3. Test the hypothesis that the mean age is greater than 35
**Hypothesis:**
H0: mean age is less than or equal to 35
Ha: mean age is greater than 35
**Test Statistics:**
```{r}
t.test(~ age, data=insurance, alternative="greater", mu=35)
```
**p-value:** At significance level 0.05, p-value is less than alpha (0.05), which means that we can reject the null hypothesis and have enough evidence to conclude that the mean age is greater than 35.
**CI Interval:** 35 doesn't lie in the confidence interval range, hence we can reject the null hypothesis and have enough evidence to conclude that the mean bmi is greater than 35.
**Conclusion:** The above analysis suggests that having age greater than 35 might indicates high claim rate.
4. Test the hypothesis that difference between the means of claims based on smoker is not equal to zero
**Hypothesis:**
H0: difference in means is equal to zero
Ha: difference in means is not equal to zero
**Test Statistics:**
```{r}
t.test(claim ~ smoker, data=insurance) # Unpooled
t.test(claim ~ smoker, var.equal=TRUE, data=insurance) # Pooled
bwplot(smoker ~ claim, data=insurance)
```
**p-value:** At significance level 0.05, p-value is less than alpha (0.05), which means that we can reject the null hypothesis and have enough evidence to conclude that the difference in means is not equal to zero.
**CI Interval:** 35 doesn't lie in the confidence interval range, hence we can reject the null hypothesis and have enough evidence to conclude that the difference in means is not equal to zero.
**Conclusion:** The above analysis suggests that there is difference in mean claims of smokers and non-smokers i.e people who smoke tend to claim more than non-smokers.
5. Test the hypothesis that difference between the means of claims based on gender is not equal to zero
**Hypothesis:**
H0: difference in means is equal to zero
Ha: difference in means is not equal to zero
**Test Statistics:**
```{r}
t.test(claim ~ gender, data=insurance) # Unpooled
t.test(claim ~ gender, var.equal=TRUE, data=insurance) # Pooled
bwplot(gender ~ claim, data=insurance)
```
**p-value:** At significance level 0.05, p-value is less than alpha (0.05), which means that we can reject the null hypothesis and have enough evidence to conclude that the difference in means is not equal to zero.
**CI Interval:** 35 doesn't lie in the confidence interval range, hence we can reject the null hypothesis and have enough evidence to conclude that the difference in means is not equal to zero.
**Conclusion:** The above analysis suggests that there is difference in mean claims based on gender is different i.e one of the gender has more claim than other
### 3.3 analysis of variables
```{r}
# Claim values for region
favstats (~claim |region, data=insurance)
histogram (~claim |region, data=insurance, xlab = "Claim",
ylab = "Density",
main = "Histogram for claim Vs region")
```
```{r}
# Claim values - for age greater than 40
favstats(~(insurance%>% filter(age > 40))$claim)
histogram(~(insurance %>% filter(age > 40))$claim, xlab = "Claim",
ylab = "Density",
main = "Histogram for claim Vs age > 40")
```
Based on the above histograms, the variables age and region very slightly effects claim.
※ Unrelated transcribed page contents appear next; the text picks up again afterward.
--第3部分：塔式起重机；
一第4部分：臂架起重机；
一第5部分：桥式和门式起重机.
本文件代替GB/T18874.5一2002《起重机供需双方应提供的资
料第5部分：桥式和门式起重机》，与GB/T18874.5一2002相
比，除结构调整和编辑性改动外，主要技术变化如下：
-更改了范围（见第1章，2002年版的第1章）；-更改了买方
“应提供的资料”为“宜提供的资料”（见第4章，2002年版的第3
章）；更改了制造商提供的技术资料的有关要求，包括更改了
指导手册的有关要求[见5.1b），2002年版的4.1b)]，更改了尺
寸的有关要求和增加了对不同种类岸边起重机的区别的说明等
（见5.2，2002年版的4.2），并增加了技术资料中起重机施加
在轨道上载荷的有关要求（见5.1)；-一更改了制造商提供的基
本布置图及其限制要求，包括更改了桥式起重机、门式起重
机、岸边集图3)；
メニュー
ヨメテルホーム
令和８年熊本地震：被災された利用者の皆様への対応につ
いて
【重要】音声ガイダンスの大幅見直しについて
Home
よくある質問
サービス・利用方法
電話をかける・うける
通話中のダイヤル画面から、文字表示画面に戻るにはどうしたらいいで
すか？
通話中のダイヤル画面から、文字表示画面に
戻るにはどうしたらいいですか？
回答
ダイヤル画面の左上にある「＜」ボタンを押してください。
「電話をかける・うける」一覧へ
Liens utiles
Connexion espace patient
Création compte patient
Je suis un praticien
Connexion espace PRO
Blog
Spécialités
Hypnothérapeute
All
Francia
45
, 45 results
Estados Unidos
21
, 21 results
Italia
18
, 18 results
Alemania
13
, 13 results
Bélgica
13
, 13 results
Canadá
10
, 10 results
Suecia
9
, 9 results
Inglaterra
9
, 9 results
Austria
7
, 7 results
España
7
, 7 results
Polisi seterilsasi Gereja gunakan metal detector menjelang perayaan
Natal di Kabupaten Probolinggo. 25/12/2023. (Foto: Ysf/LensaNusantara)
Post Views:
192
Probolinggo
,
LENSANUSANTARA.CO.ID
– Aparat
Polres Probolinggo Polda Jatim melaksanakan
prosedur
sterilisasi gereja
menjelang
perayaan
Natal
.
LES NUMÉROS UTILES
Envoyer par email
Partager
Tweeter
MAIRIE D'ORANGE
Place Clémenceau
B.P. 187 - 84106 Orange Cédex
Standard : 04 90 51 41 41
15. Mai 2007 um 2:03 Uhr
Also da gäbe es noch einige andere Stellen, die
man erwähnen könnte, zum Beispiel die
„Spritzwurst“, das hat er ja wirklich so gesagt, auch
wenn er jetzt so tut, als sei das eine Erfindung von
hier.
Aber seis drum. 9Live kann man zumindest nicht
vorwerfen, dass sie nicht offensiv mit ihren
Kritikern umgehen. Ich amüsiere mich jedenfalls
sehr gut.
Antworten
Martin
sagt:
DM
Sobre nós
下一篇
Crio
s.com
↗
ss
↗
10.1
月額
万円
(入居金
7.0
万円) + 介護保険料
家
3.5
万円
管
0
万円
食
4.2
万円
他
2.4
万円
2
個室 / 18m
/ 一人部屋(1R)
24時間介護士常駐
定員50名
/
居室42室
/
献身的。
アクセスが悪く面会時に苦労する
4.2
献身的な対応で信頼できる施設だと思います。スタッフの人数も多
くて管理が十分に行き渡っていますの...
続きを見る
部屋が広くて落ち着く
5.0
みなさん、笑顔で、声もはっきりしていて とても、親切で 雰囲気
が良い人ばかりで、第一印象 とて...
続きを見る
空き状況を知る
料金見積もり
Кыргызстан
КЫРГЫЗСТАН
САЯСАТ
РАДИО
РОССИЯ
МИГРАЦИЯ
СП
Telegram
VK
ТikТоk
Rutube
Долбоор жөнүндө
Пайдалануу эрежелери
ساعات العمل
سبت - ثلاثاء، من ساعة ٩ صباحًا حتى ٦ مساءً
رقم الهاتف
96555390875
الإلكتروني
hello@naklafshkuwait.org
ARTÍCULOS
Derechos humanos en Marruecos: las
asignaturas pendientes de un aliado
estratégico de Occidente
Similarly other columns also show very little impact on the claim amount. On the other hand the smoker columns shows a moderate positive linear relationship with claim.
## 4 Conclusion
Based on the above analysis, we can conclude that if a patient is a smoker then his claim amount is expected to be higher than a non smoker with same demographic details. Although other details like blood pressure, bmi etc show a little impact on the insurance, it's overshadowed by the effect shown by smoking. Hence the patients with smoking habit are more vulnerable and the insurance companies can expect more number of and higher claim amount from these patients.